Avrupa Birliği ile vize sorunu son iki yıldır adım adım can yakıcı düzeylere ulaştı. Artık beş başvurudan biri ret yanıtı alıyor, ancak eldeki istatistikler vize başvurularının ne kadar arttığı konusunda bilgi vermediği için, bu gelişmelerin arasındaki ilişkiyi görmek zor.
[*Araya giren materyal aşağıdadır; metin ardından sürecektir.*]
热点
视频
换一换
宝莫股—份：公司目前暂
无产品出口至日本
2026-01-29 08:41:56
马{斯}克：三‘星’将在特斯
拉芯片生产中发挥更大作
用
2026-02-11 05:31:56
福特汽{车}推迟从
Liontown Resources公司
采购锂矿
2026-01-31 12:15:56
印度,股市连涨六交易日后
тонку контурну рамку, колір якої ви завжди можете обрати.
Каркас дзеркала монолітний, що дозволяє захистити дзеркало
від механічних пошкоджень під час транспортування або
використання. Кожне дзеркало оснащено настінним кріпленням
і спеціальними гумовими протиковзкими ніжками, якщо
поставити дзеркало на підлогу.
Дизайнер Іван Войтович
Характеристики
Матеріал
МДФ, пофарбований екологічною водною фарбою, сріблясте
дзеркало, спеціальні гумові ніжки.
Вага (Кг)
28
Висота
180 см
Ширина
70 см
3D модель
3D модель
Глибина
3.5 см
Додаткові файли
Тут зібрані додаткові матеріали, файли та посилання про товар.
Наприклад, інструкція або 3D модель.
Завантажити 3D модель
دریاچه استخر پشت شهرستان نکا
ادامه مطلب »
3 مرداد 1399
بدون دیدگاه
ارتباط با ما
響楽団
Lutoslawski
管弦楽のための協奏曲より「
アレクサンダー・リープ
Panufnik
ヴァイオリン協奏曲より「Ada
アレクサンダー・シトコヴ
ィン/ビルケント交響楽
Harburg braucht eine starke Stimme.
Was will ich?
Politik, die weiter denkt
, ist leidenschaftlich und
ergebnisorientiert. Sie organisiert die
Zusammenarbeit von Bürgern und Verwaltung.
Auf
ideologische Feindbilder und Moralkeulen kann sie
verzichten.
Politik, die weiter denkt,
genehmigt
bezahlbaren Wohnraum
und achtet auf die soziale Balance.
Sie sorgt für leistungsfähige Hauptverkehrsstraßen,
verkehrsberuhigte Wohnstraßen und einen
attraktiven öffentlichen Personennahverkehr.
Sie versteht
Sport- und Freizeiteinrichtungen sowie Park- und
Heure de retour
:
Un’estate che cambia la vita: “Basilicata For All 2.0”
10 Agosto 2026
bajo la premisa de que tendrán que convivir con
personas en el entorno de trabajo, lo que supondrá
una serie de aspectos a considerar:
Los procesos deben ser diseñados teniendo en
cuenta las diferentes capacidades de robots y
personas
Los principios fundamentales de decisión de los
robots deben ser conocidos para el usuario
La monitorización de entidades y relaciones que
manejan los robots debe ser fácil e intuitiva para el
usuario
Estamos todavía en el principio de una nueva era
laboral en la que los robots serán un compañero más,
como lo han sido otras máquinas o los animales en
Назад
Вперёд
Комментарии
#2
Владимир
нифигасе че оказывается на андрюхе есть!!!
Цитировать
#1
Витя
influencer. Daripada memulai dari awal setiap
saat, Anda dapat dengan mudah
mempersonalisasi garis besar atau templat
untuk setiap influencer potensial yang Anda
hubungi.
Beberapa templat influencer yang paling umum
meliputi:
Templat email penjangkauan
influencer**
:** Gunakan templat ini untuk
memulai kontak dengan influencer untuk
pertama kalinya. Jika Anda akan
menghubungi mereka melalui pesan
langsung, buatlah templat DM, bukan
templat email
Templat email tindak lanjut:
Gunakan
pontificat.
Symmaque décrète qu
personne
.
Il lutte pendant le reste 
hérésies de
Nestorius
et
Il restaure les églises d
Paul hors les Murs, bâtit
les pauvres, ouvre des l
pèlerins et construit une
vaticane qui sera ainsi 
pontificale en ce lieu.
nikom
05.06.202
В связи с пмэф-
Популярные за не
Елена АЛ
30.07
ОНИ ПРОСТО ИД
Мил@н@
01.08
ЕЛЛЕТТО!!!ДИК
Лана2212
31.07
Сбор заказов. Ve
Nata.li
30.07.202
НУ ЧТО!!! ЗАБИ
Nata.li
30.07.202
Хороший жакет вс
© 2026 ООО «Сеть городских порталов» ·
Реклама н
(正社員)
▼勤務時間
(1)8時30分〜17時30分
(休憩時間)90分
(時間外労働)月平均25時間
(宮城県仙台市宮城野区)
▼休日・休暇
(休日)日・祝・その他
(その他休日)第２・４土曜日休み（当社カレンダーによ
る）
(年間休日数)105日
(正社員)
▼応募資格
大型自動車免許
Ne var ki, AB ülkelerinin büyük bir kısmını kapsayan Schengen anlaşmasının çerçevesindeki ülkelere artık yolculuk yapmak çok zor, hatta bu bir “tarife dışı engel” haline getirilmiş bulunuyor.
Öğrencilik yıllarımın ilk dönemleri çok mutlu geçti; lacivert pasaportumla Fransa’dan İsviçre ve Almanya’ya günübirlik yolculuklar yapabiliyor, Türkiye’ye dönüşte ve çıkışta ciddi bir sorun yaşamıyordum. Bu “mutluluk” 1978 yılına dek sürdü. O yılın sonu itibarıyla, Türkiye Cumhuriyeti yurttaşlarına (adı o zamanlar AET Olan) AB ülkeleri vize mecburiyeti getirdi. Bu mecburiyet, sayıları o zaman dokuz olan AB ülkeleri tarafından 1979 yılının ikinci yarısından itibaren yürürlüğe kondu. İşin ilginç ve çoğunlukla anlatılmayan tarafı, bu vize mecburiyetinin AB tarafından değil, zamanın Türk hükümeti tarafından istenmiş olmasıydı.
Vize zorunluğunu Türkiye istemişti
Dönemin hükümeti 12 Eylül öncesi, bir türlü durdurulamayan terör ortamında Avrupa ülkelerine giriş çıkışları kontrol edebilmek için çareyi vize mecburiyeti istemekte bulmuştu. O dönemlerde, Türk Silahlı Kuvvetleriyle ile hükümet arasında ciddi bir işbirliği olduğunu ve Türkiye’deki terörün durdurulması için eşgüdümlü çalışıldığını söylemek çok zor. 12 Eylül 1980 darbesi ve sonrası, dönemin Türkiye’sinin, seçilmiş hükümetler tarafından nasıl “yönetilemez” hale getirildiğini bütün açıklığıyla gösterdi.
Kamuoyunda genelde yanlış bilgi olarak dolaşan “12 Eylül sonrası vize kondu” yaklaşımının gerçek yüzü böyle.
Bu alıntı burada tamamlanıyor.